А Евдокия Антиповна осталась в Казани. Вышла замуж в 1945 году за участника войны. Родила троих детей, а муж вскоре умер, дали о себе знать последствия контузии. На руках у женщины, не имевшей в городе родных, кроме свекрови, остались сын 2,5 года и две дочки дошкольного возраста.

– Жила только для детей. Больше замуж не вышла. Ну что вы? Разве можно? Какой мне замуж? Находились люди. Но нет. Никаких мужей. Зачем тревожить детское сердце? Нет.

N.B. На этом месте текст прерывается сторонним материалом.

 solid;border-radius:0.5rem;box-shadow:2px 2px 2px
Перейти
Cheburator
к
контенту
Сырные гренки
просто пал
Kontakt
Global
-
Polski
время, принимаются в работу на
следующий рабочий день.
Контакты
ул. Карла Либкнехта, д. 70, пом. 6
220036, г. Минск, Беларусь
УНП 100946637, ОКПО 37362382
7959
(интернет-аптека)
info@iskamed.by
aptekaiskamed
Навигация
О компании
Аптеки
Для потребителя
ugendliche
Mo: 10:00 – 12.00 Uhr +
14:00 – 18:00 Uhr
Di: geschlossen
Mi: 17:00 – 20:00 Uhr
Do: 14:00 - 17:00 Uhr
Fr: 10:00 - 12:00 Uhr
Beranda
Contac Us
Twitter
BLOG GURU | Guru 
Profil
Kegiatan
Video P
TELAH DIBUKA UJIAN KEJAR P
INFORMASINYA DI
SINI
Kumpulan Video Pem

Она проработала на заводе 50 лет. И в свои 93 года до сих пор в одиночку ездит в сад до поздней осени.

– Муж умер, я осталась одна и думаю: как жить? На заводе мне выдали участок. Обрадовалась. Думала, выращу всего, и помощь будет. После работы бегала туда. И вот начальник мой говорит: надо какую-нибудь сараюшку построить тебе от дождя. И построили. Просто домик. Я сделала грядки и посадила в первую очередь викторию. Потому что свекровь с базара стаканчик приносила и детям давала. А я думаю: надо столько, чтобы досыта всех накормить. На следующий год выросли ягоды. Я была благодарна Богу. А в один прекрасный день был ураган. И мой домик ветром приподняло и перевернуло. Я прихожу, плачу, а что делать? И вот соседи собрались и поставили этот домик обратно. Все мне помогали. Слава Богу, — с чувством говорит она.

051115_kazan_620[1]

В комнате Евдокии Антиповны много православных икон. Я спрашиваю, что привело ее к вере в Бога.

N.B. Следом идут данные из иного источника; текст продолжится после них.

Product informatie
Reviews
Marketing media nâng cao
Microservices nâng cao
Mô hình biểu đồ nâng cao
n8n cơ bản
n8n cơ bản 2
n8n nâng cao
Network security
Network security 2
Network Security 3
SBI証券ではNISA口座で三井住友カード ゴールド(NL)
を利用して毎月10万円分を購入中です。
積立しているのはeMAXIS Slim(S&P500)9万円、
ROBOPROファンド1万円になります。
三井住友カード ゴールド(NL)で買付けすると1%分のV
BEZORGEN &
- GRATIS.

– Вот сколько я прожила и сколько я всего видела! Я не могу всего сказать, у меня уже и памяти нету. Но я все время в Бога верила, как родилась. Ходила в церковь, она недалеко была. Мама приучала нас молитве. Она говорила: утром надо умыться и Богу молиться. Я уже школьница была, мама напекла пирожков и говорит: унеси в церковь, подай нищим. Мне в школу надо было, а я пошла в церковь. И меня там увидели ученики, и потом нарисовали в стенгазете, как я иду с корзиночкой. Попереживала немножко. Дочка у меня умерла, 60 лет, от рака. Но я все равно буду молиться, пока жива. И Бог мне помогает во всем.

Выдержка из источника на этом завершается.